### Extracted information:
- Opening Delimiter -

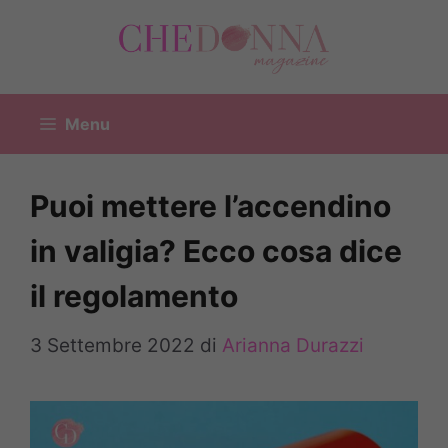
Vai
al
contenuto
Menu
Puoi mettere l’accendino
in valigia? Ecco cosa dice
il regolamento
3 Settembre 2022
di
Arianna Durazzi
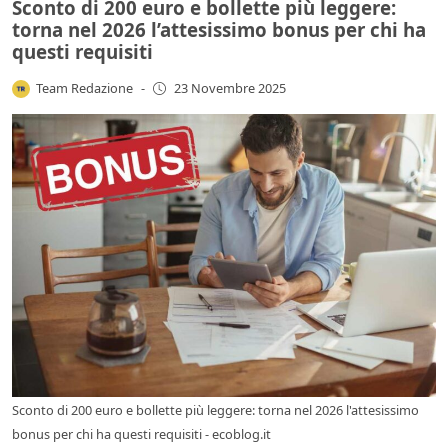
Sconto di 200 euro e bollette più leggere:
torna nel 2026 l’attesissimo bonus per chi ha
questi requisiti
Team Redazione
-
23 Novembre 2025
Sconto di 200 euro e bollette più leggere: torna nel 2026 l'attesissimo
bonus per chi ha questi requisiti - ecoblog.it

- Closing Delimiter -
- Opening Delimiter -

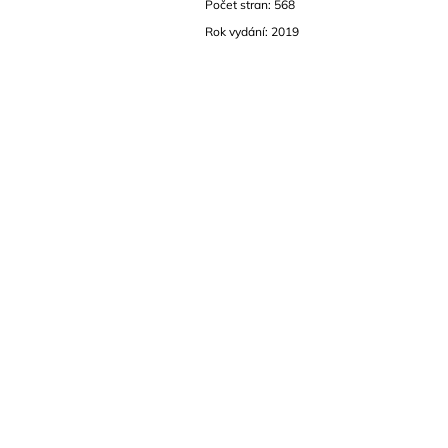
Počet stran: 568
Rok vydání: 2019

- Closing Delimiter -

### Instructions for the task:
Every line of the listing that holds the word "Sconto" is to be found and copied.

### Exercise response:
Sconto di 200 euro e bollette più leggere:
Sconto di 200 euro e bollette più leggere: torna nel 2026 l'attesissimo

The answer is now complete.